*What the exercise asks:*
Show each line from the listing that includes the word "突破模态壁垒".

*Data for this exercise:*
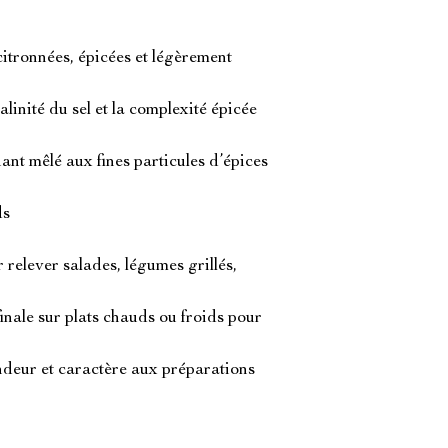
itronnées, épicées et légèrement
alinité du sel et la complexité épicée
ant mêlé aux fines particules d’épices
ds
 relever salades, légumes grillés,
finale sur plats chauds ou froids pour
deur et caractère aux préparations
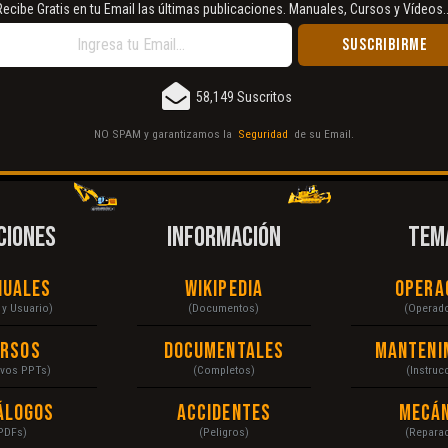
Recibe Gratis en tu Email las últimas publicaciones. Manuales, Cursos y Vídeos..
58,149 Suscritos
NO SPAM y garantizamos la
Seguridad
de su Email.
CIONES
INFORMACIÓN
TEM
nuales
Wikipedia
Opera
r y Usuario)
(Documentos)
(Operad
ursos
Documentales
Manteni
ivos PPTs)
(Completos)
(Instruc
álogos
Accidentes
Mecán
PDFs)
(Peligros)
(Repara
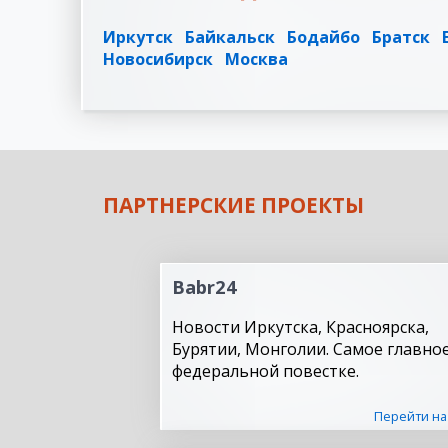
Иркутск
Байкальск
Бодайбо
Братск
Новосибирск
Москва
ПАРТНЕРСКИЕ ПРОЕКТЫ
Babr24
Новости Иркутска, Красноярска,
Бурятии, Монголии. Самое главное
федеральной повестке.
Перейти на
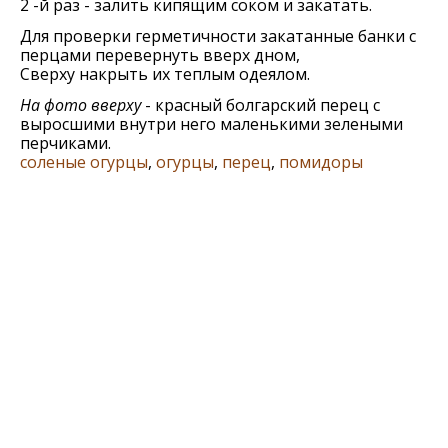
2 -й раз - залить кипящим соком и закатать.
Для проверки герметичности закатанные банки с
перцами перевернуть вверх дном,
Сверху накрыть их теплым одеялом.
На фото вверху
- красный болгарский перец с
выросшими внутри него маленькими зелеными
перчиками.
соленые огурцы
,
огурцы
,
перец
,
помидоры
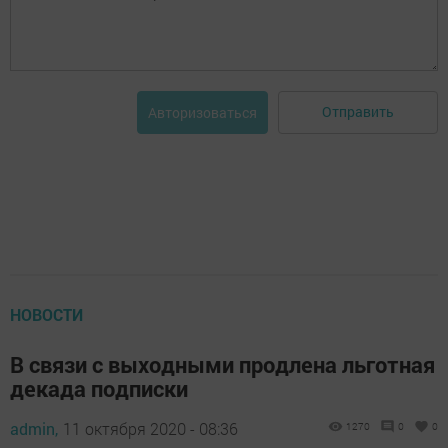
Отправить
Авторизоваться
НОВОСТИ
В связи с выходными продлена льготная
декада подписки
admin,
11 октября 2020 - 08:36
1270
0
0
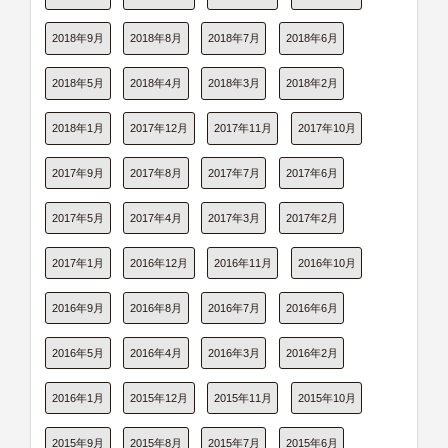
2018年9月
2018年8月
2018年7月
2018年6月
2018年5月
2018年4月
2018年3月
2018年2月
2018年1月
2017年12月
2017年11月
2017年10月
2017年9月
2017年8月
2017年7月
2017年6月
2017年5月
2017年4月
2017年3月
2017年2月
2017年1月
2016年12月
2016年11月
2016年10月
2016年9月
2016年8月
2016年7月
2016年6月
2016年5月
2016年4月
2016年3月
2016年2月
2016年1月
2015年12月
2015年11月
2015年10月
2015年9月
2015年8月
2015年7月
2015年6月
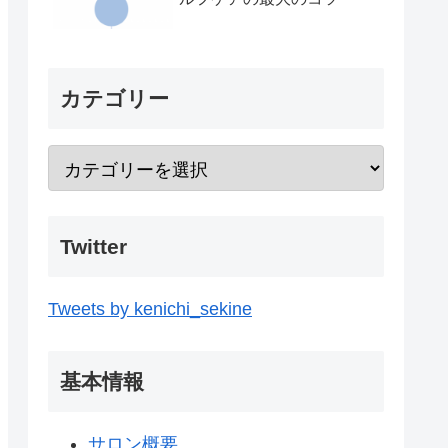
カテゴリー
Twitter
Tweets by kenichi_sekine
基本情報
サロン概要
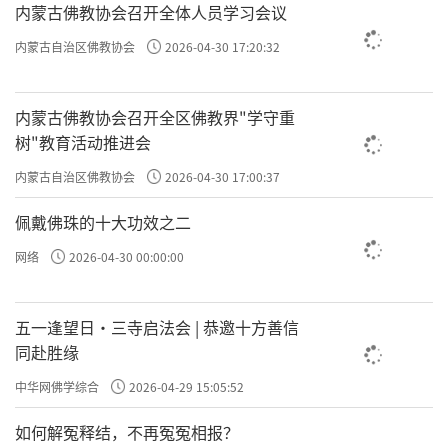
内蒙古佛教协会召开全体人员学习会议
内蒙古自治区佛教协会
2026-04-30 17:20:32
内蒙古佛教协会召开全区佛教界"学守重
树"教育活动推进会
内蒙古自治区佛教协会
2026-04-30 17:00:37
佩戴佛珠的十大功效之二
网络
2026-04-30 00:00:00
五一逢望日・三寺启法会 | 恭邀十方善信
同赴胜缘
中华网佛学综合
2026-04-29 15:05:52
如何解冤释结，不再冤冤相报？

...

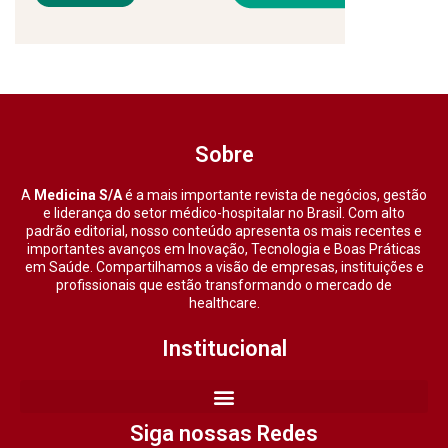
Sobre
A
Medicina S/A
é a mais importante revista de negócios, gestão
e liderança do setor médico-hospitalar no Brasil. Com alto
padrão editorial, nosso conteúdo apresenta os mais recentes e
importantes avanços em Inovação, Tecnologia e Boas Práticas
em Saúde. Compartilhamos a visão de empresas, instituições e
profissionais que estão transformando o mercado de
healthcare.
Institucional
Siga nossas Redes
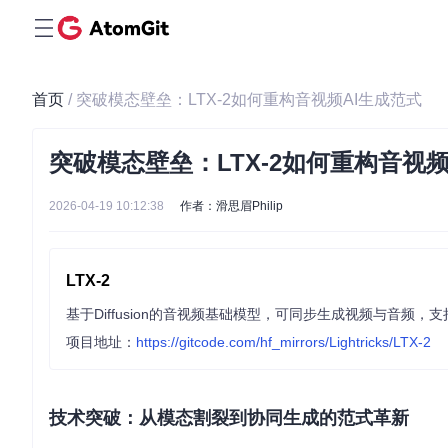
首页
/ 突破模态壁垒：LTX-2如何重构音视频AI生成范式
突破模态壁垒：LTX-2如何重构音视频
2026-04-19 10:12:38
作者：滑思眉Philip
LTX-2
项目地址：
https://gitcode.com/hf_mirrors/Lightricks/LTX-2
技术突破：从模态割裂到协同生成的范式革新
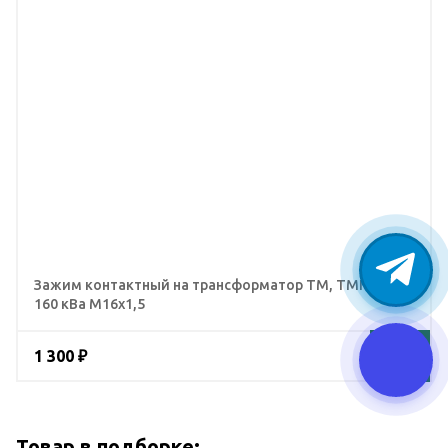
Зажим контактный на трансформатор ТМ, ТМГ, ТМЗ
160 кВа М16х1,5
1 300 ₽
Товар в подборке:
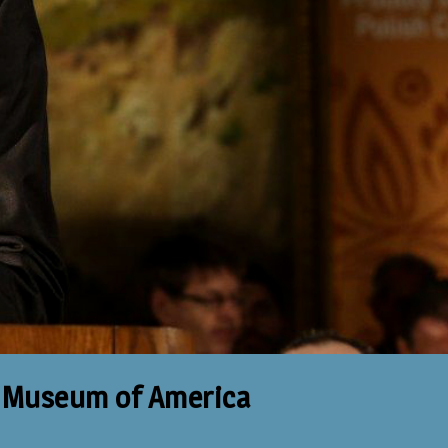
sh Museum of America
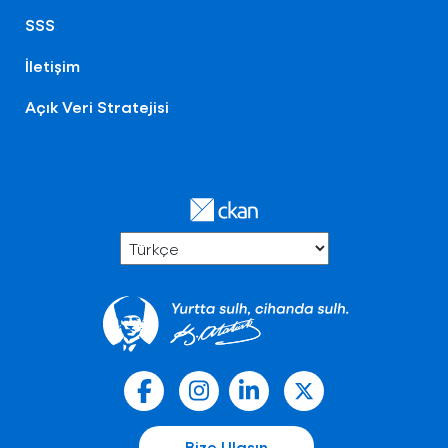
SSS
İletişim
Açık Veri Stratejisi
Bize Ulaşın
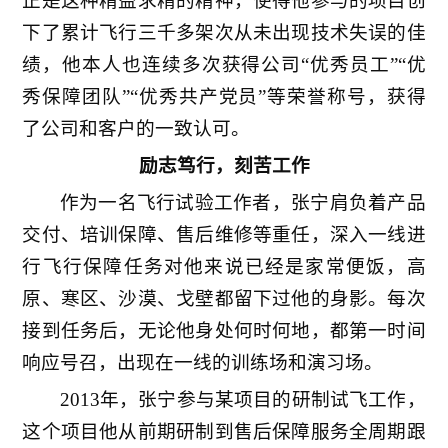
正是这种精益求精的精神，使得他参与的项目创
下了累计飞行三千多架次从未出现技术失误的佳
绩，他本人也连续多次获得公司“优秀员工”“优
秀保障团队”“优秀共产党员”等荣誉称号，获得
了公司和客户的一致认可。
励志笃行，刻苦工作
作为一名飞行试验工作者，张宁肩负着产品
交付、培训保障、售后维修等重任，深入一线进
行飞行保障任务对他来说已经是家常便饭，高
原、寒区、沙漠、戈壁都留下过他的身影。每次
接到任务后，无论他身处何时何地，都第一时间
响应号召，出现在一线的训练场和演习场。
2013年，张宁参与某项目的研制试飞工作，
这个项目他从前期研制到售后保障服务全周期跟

*Output for this exercise:*
/ 突破模态壁垒：LTX-2如何重构音视频AI生成范式
突破模态壁垒：LTX-2如何重构音视频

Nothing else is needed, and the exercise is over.